Resonate is a great morale-boosting dinner spot, and not just because it’s a taproom filled with beer kegs. Keep this lively brewery in mind for when you want big picnic tables, excellent homemade beers on draught, and oval Roman-style pizzas. It’s not the best pizza in the Seattle area, but if you order yours with fresh mozzarella/any of the Zoe’s meats, it gets the job done. So does the spinach-artichoke dip.
You’re finishing up your workday with a phone call and your boss walks over to you, making fork-in-mouth motions. You’ve been waiting for this moment. Make moves to Seastar, which is the best place on the Eastside to ball out. It’s the kind of ritzy spot that has carpeting, sushi rolls on the otherwise-American seafood menu, and a vegetarian zoodle dish that costs $23. Put this one on the company card, and don’t wear flip flops.
Bellevue Brewing is a taproom with exposed beer tanks and a standard pub-style menu that’s great for casual drinking and eating. We like the giant wood-fired chicken wings and southwestern salad, but if things have really hit rock bottom, there’s also a salted caramel brownie sundae topped with ice cream infused with BBC’s oatmeal stout.
Tipsy Cow is the burgers/fries/shakes spot for people who are also really into beer. The massive bar has a huge lineup of taps to go with outrageous burgers like The Rockstar, which comes topped with beer-battered strips of maple-glazed bacon. if that gives you anxiety, they also have salmon sandwiches, turkey burgers, and decent salads. Another key detail: all of the milkshakes can be spiked.
If you’re jealous of coworker Colin for getting to go on the business trip to London without you, a dinner at The British Pantry isn’t a bad idea. On a rainy day, the slightly-musty pub might make you actually think you’re in England. They close at 6pm, so you’ll have to hurry up and get in to take full advantage of the authentic English dishes, like bangers and mash. On your way out, hit the market next door that sells English treats like Viennese tarts and digestive biscuits, which you’ll probably need after all of those sausages.

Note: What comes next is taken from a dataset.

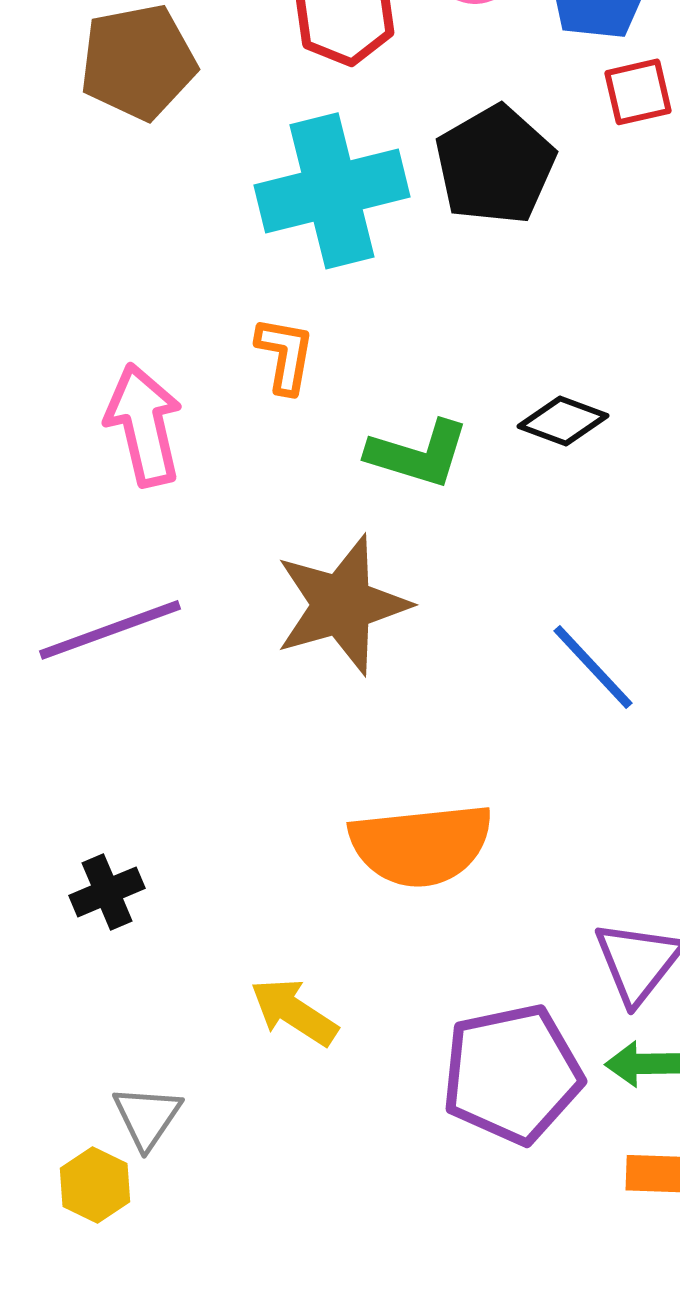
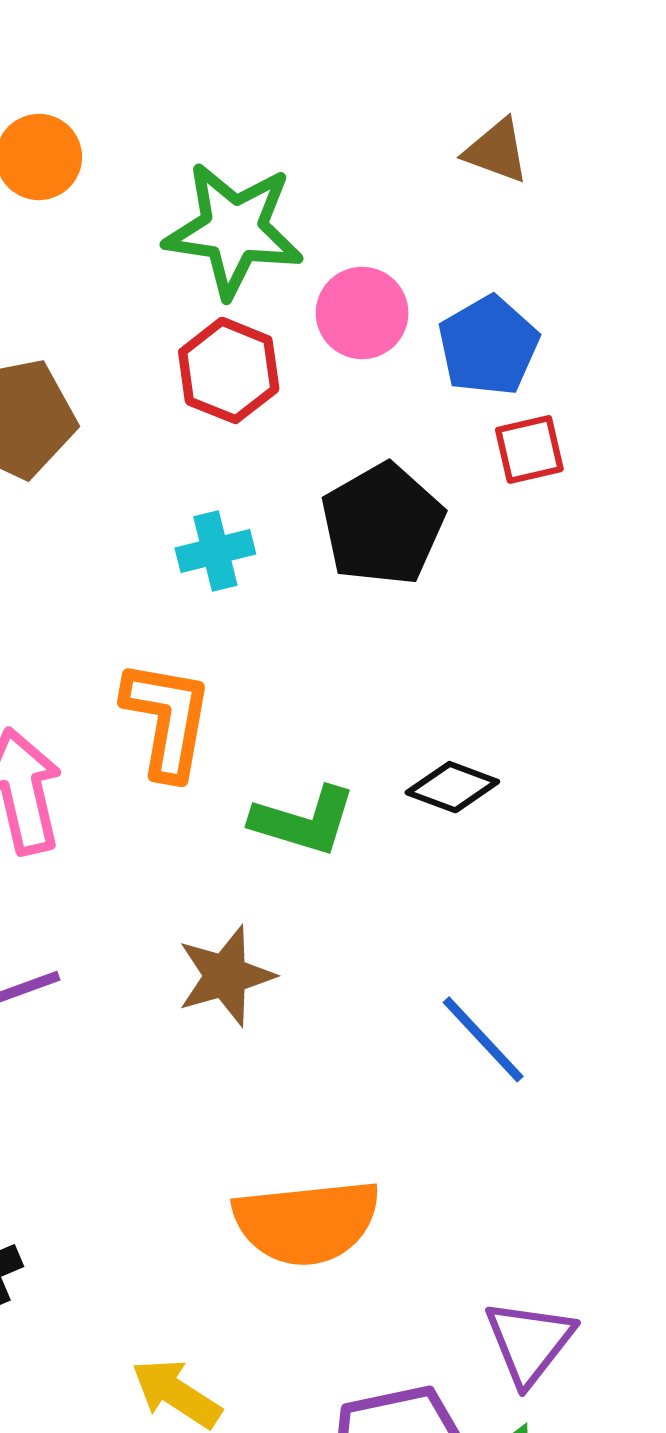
cyan cross: (332, 191) -> (215, 551), size x0.5
orange L-shape: (285, 355) -> (167, 719), size x1.5
brown star: (342, 605) -> (226, 976), size x0.7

Head home with a bag full of hot cross buns and an optimistic outlook on coworker Colin.
When it comes to dumplings, Dough Zone is where you should be going instead of Din Tai Fung. You won’t wait nearly as long for a table (or have to do it alongside screaming children in the middle of a mall), the service is great, the prices are insanely reasonable, and most importantly, the dumplings are better. Grab a big booth with your coworkers and share some potstickers, soup dumplings, and dandan noodles. And then get some pork jian buns for yourself.
Bai Tong’s the best Thai place on the Eastside (further evidence: there’s also now a location in Seattle proper). They’re typically pretty packed, so try getting a table at the Redmond spot on a weekday. The place has a sleek and modern feel, and they do great takes on Thai classics like pad se ew and garlic green bean and shrimp stir fry.
After work, sometimes something inside of you snaps. You need wine immediately. In that one strip mall in Woodinville with all of the tasting rooms (where the weekend version of you will return), you’ll find The Commons. They have a full menu of classy comfort food like pickle-brined fried chicken and caprese poutine, craft cocktails, an espresso bar, and a bakery. Use The Commons for a team outing/group therapy session with your friends who work in the area.
Redhook Brewery is a great choice if you’re in Woodinville but you don’t want to do wine tasting. They have solid pub food in their taproom and a nice patio for when the weather is warm. After a couple of cold beers and the roasted corn dip later, you’ll almost forget about not putting your conference call on mute before you said, “these people are the worst.” Almost.